_Exercise description_.
When copying the data below, keep only the lines from the one with "unday, November 2, 2025" through the one with "Discover the difference", word for word, and skip the pictures.

_Data under study_.
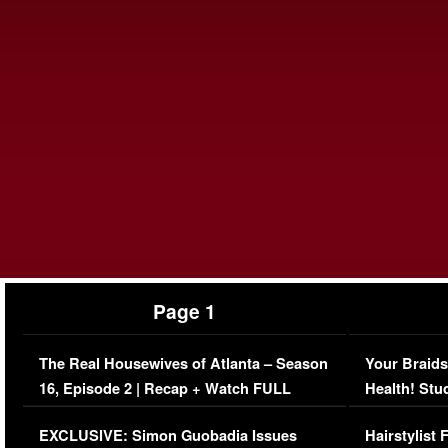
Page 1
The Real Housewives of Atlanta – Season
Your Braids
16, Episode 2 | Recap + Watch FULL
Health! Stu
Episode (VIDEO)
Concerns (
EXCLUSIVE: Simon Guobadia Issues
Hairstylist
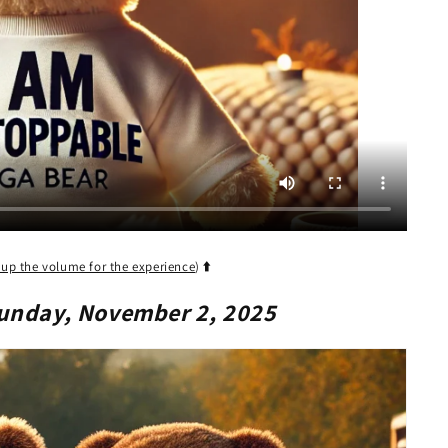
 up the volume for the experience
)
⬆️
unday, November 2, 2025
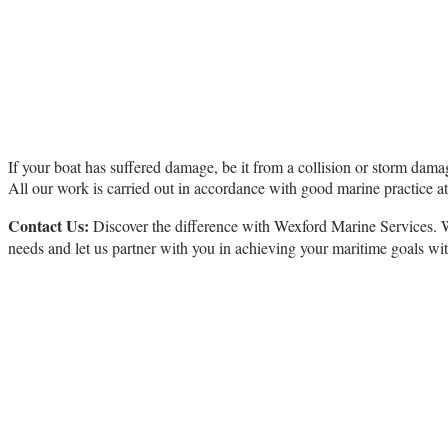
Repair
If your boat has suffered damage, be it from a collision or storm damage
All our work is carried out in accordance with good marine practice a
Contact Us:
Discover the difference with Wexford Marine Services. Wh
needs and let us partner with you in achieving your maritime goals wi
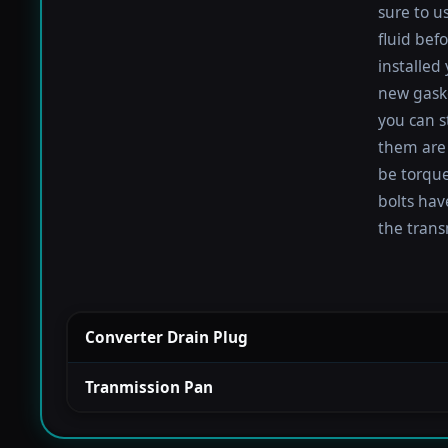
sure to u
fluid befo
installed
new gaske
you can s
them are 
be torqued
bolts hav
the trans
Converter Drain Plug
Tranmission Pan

==

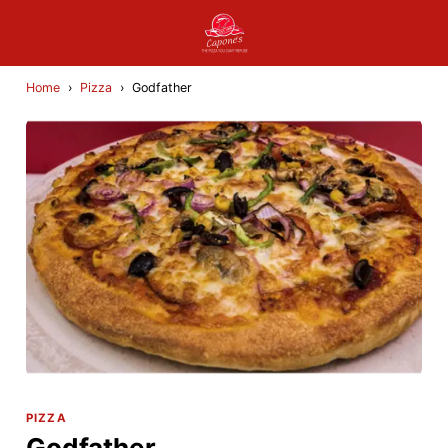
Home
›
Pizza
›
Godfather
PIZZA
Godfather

...

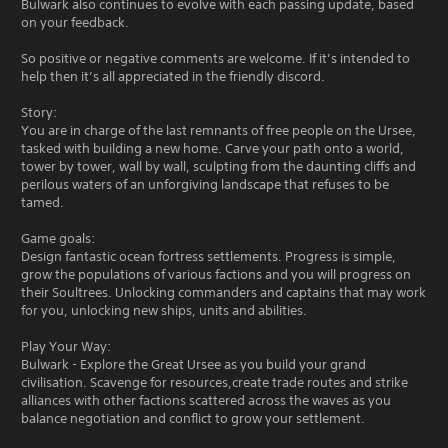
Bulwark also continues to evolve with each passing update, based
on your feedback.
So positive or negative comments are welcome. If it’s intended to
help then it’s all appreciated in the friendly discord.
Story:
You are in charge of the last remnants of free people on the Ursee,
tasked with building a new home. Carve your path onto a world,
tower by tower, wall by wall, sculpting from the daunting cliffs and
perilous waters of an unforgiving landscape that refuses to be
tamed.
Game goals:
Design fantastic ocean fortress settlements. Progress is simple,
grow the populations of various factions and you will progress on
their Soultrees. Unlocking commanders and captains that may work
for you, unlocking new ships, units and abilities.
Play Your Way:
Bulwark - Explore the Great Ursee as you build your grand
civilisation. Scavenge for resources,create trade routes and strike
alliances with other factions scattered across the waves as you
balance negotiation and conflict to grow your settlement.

_Solution to the problem_.
unday, November 2, 2025
Repair
If your boat has suffered damage, be it from a collision or storm damage
All our work is carried out in accordance with good marine practice a
Contact Us:
Discover the difference with Wexford Marine Services. Wh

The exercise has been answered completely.